5

I have a code block that I use for running a piece of code every 30 secs

def hello():
    print "hello, world"
    t = threading.Timer(30.0, hello)
    t.start()

The one below is a method of a class, which I really want to run every 30 secs, but I am having problems with it.

def continousUpdate(self, contractId):    
    print 'hello, world new'
    t = threading.Timer(30.0, self.continousUpdate, [self, contractId],{} )
    t.start()

When I run it, I get the following error

pydev debugger: starting
hello, world new
Exception in thread Thread-4:
Traceback (most recent call last):
  File "C:\Python27\lib\threading.py", line 552, in __bootstrap_inner
   self.run()
  File "C:\Python27\lib\threading.py", line 756, in run
   self.function(*self.args, **self.kwargs)
TypeError: continousUpdate() takes exactly 2 arguments (3 given)

I have also tried

def continousUpdate(self, contractId):    
    print 'hello, world new'
    t = threading.Timer(30.0, self.continousUpdate(contractId))
    t.start()

which somehow behaves as if it ignores the thread, and gives a recursion limit error

2 Answers 2

17

Try this:

t = threading.Timer(30.0, self.continousUpdate, [contractId],{} )
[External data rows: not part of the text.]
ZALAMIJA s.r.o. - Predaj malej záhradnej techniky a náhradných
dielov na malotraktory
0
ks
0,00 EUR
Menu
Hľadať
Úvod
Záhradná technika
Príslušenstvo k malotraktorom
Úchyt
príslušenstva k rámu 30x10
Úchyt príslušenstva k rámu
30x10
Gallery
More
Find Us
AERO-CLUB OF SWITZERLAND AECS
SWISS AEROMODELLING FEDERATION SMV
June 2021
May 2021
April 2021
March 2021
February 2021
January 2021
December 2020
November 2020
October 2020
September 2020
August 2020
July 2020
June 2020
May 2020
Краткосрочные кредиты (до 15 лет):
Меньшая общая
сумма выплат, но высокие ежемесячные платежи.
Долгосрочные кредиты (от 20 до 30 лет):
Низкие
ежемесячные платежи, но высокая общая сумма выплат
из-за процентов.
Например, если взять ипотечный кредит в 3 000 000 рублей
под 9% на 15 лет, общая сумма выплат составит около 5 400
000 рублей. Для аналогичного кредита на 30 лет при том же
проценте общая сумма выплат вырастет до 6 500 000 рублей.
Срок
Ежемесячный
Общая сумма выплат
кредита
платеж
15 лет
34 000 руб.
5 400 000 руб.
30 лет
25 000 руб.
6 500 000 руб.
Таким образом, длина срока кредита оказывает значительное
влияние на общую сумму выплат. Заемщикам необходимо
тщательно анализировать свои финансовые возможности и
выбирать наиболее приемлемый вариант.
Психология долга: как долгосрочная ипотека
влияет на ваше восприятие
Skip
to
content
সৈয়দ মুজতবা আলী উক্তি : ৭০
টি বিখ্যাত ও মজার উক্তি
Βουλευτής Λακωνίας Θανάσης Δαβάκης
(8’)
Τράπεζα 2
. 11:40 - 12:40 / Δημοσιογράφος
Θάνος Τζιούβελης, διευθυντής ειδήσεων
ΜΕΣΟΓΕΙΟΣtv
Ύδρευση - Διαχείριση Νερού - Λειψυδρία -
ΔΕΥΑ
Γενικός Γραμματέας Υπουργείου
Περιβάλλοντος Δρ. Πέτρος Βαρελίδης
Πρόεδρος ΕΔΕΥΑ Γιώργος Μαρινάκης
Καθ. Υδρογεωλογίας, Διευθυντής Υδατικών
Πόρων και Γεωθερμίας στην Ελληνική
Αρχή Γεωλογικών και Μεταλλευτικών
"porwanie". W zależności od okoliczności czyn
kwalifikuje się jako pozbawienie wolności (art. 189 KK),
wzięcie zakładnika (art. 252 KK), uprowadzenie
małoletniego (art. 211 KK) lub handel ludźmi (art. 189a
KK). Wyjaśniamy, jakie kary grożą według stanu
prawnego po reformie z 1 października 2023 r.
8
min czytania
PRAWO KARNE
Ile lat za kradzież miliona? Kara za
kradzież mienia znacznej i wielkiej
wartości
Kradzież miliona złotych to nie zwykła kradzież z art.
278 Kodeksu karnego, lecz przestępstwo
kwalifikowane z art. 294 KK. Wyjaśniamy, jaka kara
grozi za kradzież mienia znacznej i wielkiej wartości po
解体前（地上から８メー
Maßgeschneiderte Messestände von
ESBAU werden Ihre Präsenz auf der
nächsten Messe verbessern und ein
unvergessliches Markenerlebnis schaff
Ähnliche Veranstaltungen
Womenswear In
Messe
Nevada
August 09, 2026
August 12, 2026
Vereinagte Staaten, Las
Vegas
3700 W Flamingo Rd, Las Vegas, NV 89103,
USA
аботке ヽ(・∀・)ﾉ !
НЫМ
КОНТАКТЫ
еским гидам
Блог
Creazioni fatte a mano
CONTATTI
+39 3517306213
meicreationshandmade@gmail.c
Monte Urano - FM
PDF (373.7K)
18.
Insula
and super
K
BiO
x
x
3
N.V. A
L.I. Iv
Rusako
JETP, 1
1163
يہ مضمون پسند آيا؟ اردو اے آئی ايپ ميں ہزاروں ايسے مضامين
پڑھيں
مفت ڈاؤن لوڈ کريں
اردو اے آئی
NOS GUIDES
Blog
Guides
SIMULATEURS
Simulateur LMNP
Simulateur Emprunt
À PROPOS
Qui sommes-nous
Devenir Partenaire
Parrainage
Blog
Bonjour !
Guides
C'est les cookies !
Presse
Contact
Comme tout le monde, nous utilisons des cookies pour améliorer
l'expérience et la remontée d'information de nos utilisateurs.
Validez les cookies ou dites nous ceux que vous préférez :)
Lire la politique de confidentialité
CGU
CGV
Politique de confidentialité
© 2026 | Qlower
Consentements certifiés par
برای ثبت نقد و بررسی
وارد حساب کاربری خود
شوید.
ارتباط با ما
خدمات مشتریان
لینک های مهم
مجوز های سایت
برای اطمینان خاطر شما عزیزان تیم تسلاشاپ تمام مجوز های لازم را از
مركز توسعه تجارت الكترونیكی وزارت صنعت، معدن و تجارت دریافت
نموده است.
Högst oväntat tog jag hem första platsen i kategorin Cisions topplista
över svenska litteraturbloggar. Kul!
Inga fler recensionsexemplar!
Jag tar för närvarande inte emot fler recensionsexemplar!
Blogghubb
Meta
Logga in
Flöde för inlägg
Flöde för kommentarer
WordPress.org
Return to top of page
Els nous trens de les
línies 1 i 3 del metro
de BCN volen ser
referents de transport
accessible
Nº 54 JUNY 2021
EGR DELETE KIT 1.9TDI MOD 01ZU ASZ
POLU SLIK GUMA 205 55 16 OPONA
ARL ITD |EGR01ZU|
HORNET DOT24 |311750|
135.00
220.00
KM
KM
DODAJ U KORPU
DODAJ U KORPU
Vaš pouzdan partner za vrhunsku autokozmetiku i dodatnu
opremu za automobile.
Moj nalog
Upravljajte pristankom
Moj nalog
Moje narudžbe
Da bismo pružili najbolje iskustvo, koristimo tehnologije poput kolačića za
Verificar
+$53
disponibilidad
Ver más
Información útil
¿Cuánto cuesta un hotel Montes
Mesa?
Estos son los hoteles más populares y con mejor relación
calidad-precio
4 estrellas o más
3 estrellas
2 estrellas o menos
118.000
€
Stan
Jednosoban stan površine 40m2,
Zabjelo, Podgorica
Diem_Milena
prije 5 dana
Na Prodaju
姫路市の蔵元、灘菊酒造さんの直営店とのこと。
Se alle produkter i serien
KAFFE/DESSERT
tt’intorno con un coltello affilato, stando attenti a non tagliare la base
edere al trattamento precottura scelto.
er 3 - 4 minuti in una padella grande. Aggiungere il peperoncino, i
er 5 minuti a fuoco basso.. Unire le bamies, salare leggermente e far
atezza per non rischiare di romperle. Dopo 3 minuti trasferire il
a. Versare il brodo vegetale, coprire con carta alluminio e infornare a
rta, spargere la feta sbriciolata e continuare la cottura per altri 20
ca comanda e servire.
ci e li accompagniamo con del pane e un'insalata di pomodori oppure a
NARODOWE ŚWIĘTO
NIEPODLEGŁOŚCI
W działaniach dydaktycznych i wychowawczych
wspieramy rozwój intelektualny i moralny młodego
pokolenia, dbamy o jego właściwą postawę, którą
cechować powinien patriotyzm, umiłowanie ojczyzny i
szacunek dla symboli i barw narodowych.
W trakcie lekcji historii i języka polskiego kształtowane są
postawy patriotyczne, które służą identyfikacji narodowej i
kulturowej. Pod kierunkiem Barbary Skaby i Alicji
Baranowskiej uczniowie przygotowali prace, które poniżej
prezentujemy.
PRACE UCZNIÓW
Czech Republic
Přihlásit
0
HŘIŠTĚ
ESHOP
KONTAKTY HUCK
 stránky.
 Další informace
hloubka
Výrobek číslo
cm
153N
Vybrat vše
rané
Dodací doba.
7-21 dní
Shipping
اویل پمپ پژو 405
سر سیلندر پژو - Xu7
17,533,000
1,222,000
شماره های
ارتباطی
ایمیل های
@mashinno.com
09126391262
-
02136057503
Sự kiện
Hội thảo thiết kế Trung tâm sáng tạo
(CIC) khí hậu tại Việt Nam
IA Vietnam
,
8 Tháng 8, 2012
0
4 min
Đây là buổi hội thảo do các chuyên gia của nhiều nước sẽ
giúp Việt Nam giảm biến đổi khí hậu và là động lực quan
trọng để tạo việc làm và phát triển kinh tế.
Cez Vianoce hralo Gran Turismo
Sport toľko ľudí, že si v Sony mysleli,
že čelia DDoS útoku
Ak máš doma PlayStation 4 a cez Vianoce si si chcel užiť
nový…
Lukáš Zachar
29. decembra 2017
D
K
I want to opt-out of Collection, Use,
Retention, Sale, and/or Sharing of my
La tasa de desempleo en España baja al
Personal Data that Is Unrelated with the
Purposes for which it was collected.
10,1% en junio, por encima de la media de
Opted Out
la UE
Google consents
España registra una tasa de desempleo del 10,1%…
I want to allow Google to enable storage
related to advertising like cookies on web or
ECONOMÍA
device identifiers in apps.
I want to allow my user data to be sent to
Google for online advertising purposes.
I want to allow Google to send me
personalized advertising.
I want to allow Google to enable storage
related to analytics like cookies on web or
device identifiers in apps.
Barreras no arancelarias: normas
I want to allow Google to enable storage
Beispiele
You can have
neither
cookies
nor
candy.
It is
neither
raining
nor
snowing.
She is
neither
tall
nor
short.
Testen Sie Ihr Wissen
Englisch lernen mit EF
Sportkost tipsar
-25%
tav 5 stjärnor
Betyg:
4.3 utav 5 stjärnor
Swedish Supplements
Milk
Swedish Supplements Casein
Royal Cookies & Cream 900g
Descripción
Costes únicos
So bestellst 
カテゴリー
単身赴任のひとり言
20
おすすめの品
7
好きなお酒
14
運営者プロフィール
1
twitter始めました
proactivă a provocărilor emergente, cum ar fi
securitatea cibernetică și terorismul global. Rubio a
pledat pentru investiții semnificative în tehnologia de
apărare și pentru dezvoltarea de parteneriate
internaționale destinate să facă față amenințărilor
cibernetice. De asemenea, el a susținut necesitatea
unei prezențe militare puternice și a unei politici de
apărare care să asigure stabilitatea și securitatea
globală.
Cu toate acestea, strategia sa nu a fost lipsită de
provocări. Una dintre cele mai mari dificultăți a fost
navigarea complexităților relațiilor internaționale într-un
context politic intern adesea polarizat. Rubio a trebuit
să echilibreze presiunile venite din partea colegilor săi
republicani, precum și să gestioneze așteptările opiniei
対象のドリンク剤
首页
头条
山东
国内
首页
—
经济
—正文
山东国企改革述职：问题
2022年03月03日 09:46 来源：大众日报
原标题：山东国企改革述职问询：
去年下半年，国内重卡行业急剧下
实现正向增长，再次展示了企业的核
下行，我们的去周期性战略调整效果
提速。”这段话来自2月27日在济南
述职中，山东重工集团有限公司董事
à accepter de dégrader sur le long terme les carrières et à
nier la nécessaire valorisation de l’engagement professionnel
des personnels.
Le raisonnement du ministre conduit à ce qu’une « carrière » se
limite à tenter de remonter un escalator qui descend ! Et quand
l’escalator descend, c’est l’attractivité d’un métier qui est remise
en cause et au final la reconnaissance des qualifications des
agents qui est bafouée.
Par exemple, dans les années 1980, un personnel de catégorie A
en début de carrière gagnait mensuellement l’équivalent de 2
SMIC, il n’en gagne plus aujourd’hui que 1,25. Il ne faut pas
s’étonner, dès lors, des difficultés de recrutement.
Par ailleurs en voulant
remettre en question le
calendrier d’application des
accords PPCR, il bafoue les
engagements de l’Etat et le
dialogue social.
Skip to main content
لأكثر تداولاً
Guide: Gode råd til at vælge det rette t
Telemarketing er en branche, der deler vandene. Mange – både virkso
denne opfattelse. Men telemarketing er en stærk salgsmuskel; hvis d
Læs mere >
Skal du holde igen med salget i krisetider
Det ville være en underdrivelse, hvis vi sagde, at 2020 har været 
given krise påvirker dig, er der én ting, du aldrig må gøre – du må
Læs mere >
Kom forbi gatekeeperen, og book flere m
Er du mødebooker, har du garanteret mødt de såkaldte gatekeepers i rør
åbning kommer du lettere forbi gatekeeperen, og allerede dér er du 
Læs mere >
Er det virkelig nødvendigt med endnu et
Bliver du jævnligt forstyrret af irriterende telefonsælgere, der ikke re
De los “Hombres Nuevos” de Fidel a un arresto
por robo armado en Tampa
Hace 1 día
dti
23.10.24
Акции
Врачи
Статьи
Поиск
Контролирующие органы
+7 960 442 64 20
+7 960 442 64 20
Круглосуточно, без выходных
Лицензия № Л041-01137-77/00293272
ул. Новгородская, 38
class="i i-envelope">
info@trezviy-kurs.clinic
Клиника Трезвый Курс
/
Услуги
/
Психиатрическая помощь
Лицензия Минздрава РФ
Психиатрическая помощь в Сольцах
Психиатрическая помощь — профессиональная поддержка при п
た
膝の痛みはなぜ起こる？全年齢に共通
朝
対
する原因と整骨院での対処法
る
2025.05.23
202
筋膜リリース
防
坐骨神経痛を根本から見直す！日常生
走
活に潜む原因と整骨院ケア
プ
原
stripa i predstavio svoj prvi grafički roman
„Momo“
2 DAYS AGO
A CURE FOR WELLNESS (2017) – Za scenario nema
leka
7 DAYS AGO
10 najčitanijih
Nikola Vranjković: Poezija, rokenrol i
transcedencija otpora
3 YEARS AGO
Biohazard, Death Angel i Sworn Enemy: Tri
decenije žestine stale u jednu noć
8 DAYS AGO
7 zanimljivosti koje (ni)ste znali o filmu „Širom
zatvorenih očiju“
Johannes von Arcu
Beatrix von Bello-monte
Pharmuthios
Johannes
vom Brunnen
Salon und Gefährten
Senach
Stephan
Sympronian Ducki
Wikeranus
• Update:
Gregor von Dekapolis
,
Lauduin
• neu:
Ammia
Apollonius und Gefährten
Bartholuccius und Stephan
When you read self.continuousUpdate, the method is already bound to the object, even if you don't call it yet. You don't need to pass self again.

The reason the second version "ignores the thread" is that you call the method inside an argument to the Timer call, so it runs (and tries to call itself again) before the Timer ever gets started. That's why threading functions have you pass the function and its arguments separately (so it can call the function itself when it's ready).

Incidentally, you spelled "continuous" wrong.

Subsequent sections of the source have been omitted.